This has been a busy week for my emotions. I have been on a roller coaster that started with nervousness, climbed slowly towards a little joy, only to barrel down at high speeds into tears, looped into laughter, came to a complete stop from the drama and I was able to stand and walk away. AND IT IS ONLY WEDNESDAY!!! But isn't that how life really is?
Sunday I had the blahs, which the Lord turned into pure sunshine when He gave me a verse. Yes, I totally believe He gave it to me, wrote it for me, decreed I would hear it last Sunday. Why? Because He loves me and knew I would need it. This is MY verse. But hey, I'm willing to share it. I can be nice like that sometimes...
1 Peter 4:8-11 Powerful stuff.
There have been situation after situation, this week alone, where I have been called upon to "love deeply," serve "without grumbling," "show grace," and totally rely on the "the strength God provides."
Yet, the part of this particular scripture that grabs at me, eats at me, gnaws at me, totally leaves me humbled is; "If anyone speaks, he should do it as one speaking the very words of God."
WHAT?!!!
Is that even possible? Shoot, I might as well give it up and quit now. After the week I'm having there is absolutely NO WAY the words that have escaped my lips have all been God spoken words. My thoughts certainly haven't been all glorious. Yet, there is a urgency for me to try.
There is a desire to want to attempt to have the purest of heart, so that my words could eventually one day have at least a "sounds like" God tone.
I have to go back to verse 8 and realize that the "love that covers a multitude of sins" is not just a reminder of how I should treat and show love to others, but rather a gift given to me by the Heavenly Father. He knows I'll never be perfect. He knows my lack of fluent God thoughts and words. But He has this wonderful gift of love, tied up in grace for me. If that doesn't leave you in total humility and awe, than I don't think anything could.

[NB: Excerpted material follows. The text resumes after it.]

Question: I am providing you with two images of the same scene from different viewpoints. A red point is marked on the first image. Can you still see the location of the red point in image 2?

"If anyone speaks, he should do it as one speaking the very words of God."
So He is basically telling me...
When my children disobey...HIS WORDS, not mine.
When on the phone with the AT&T lady and we have a difference of opinion...HIS WORDS, not mine.

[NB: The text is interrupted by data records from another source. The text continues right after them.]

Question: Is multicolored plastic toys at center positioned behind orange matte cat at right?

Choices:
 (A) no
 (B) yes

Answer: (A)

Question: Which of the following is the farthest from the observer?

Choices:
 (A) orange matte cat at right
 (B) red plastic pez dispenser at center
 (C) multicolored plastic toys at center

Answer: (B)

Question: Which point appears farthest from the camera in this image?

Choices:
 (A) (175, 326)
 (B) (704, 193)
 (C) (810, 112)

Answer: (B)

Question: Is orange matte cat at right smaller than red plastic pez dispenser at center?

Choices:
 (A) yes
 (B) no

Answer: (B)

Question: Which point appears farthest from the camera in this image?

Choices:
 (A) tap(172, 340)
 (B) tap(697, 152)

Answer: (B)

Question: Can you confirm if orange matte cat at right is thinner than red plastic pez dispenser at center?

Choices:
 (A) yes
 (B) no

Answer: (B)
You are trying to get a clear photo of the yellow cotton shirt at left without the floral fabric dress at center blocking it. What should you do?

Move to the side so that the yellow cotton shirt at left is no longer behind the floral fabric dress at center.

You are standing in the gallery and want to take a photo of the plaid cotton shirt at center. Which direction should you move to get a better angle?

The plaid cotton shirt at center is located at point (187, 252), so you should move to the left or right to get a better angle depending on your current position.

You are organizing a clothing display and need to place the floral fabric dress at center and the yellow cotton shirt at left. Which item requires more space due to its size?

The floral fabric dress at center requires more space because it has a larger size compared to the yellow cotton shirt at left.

When someone at works is allowing gossip to enter the work area...HIS WORDS, not mine.
When you would love to shout to your kids "HATE IT!", but you are trying to pick your battles...HIS WORDS, not mine.
When feelings are hurt...HIS WORDS, not mine.
When you feel angry and snubbed...HIS WORDS, not mine.
When everyone is rushing around with first day of school jitters...HIS WORDS, not mine.
When your baby hurts...HIS WORDS, not mine.
When you just want to be mad...HIS WORDS, not mine.
Oh to be like Jesus... I'm thankful God does see my heart, knows I really am trying, instead of just reading my mind and hearing me speak. He is "grace" ful, like that.
13 comments:
His Words not mine really puts it into perspective. No I just need to put it into practice all the time.
I think you just voicing your desire to be like Him and use His words...those are His Words.
I love you, sweet one.
And I'd love you even if I didn't have to.
Mich,
I love how you put it in perspective of what you are feeling at the time or the emotions running through certain situations and then how we should handle it.
I too am super thankful for God's love and grace when it comes to my all too often short comings. I am glad I get a second chance to try and make it right.
Love and Hugs ~ Kat
I had to remind myself of the "HIS WORDS" not mine last night at church. Praise God that His words are never void... and all is well.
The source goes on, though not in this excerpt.